■ **Task to carry out**
Which lines belong in your copy? Those from the start of the data through the line with "rgaba de las consultas", exactly as written, without any pictures.

■ **Record extracts**
============
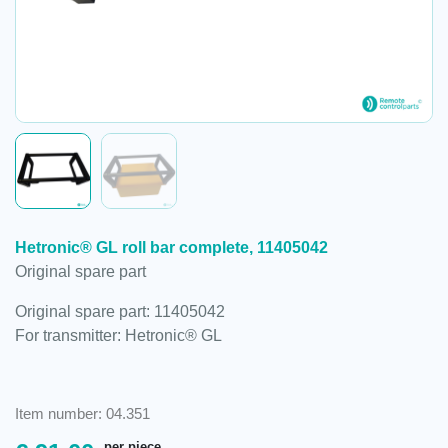
Hetronic® GL roll bar complete, 11405042
Original spare part
Original spare part: 11405042
For transmitter: Hetronic® GL
Item number: 04.351
per piece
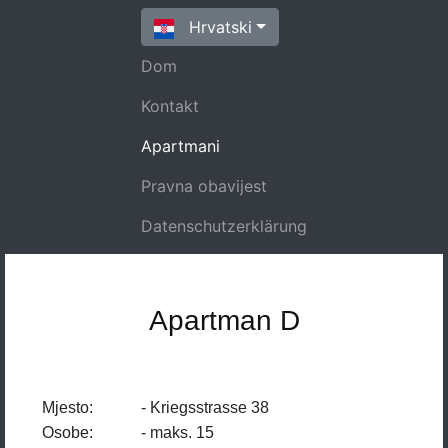
Hrvatski
Dom
(current)
Kontakt
Apartmani
Pravna obavijest
Datenschutzerklärung
Apartman D
Mjesto:
- Kriegsstrasse 38
Osobe:
- maks. 15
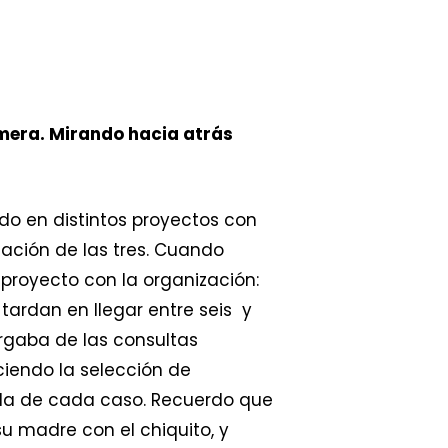
mera. Mirando hacia atrás
do en distintos proyectos con
ación de las tres. Cuando
proyecto con la organización:
tardan en llegar entre seis y
rgaba de las consultas
ciendo la selección de
ida de cada caso. Recuerdo que
su madre con el chiquito, y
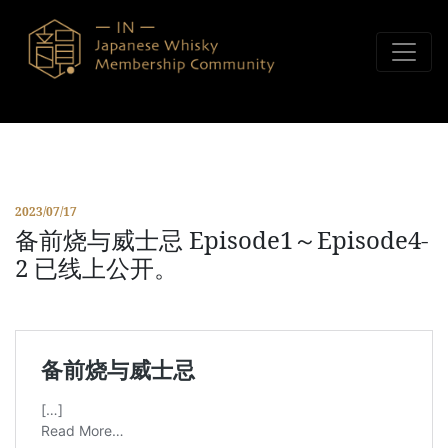
Skip to content
2023/07/17
备前烧与威士忌 Episode1～Episode4-
2 已线上公开。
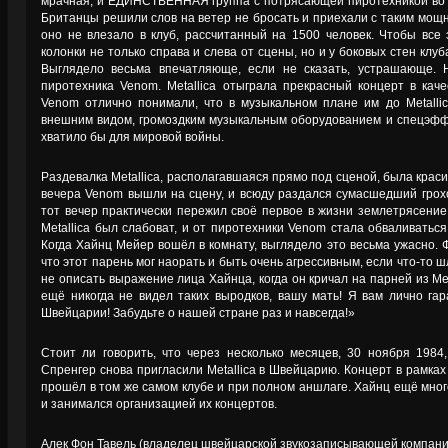
мрачная, и ЕДИНСТВЕННАЯ группа с потрясающей пиротехникой во в
Британцы решили слов на ветер не бросать и приехали с таким мощ
оно не влезало в клуб, рассчитанный на 1500 человек. Чтобы все 
колонки не только справа и слева от сцены, но и у боковых стен клуб
Выглядело весьма впечатляюще, если не сказать, устрашающе. 
пиротехника Venom. Metallica отыграла прекрасный концерт в кач
Venom отлично понимали, что в музыкальном плане им до Metalli
внешним видом, громоздким музыкальным оборудованием и спецэфф
хватило бы для мировой войны.
Раздевалка Metallica, располагавшаяся прямо под сценой, была краси
вечера Venom вышли на сцену, и всюду раздался сумасшедший грохо
тот вечер практически пережил своё первое в жизни землетрясение
Metallica был слабоват, и от пиротехники Venom стала обваливаться
Когда Хайнц Мейер вошёл в комнату, выглядело это весьма ужасно.
что этот парень мог наорать и быть очень агрессивным, если что-то ш
не описать выражение лица Хайнца, когда он кричал на парней из Met
ещё никогда не видел таких выродков, вашу мать! Я вам лично гар
Швейцарии! Забудьте о нашей стране раз и навсегда!»
Стоит ли говорить, что через несколько месяцев, 30 ноября 198
Спренгер снова пригласили Metallica в Швейцарию. Концерт в рамках т
прошёл в том же самом клубе и при полном аншлаге. Хайнц ещё мно
и занимался организацией их концертов.
Алек Фон Тавель (владелец швейцарской звукозаписывающей компании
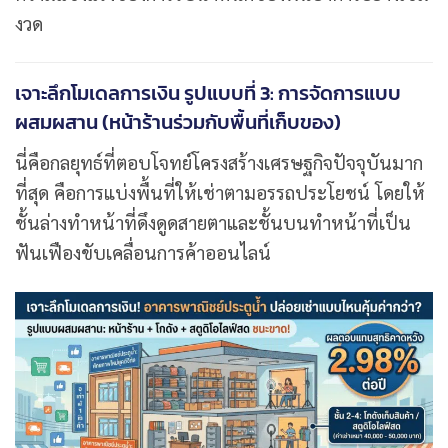
งวด
เจาะลึกโมเดลการเงิน รูปแบบที่ 3: การจัดการแบบ
ผสมผสาน (หน้าร้านร่วมกับพื้นที่เก็บของ)
นี่คือกลยุทธ์ที่ตอบโจทย์โครงสร้างเศรษฐกิจปัจจุบันมาก
ที่สุด คือการแบ่งพื้นที่ให้เช่าตามอรรถประโยชน์ โดยให้
ชั้นล่างทำหน้าที่ดึงดูดสายตาและชั้นบนทำหน้าที่เป็น
ฟันเฟืองขับเคลื่อนการค้าออนไลน์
============
■ **Solution to this task**
Hetronic® GL roll bar complete, 11405042
Original spare part
Original spare part: 11405042
For transmitter: Hetronic® GL
Item number: 04.351
per piece
Hrvatski
Dom
(current)
Kontakt
Apartmani
Pravna obavijest
Datenschutzerklärung
Apartman D
Mjesto:
- Kriegsstrasse 38
Osobe:
- maks. 15
mera. Mirando hacia atrás
do en distintos proyectos con
ación de las tres. Cuando
proyecto con la organización:
tardan en llegar entre seis y
rgaba de las consultas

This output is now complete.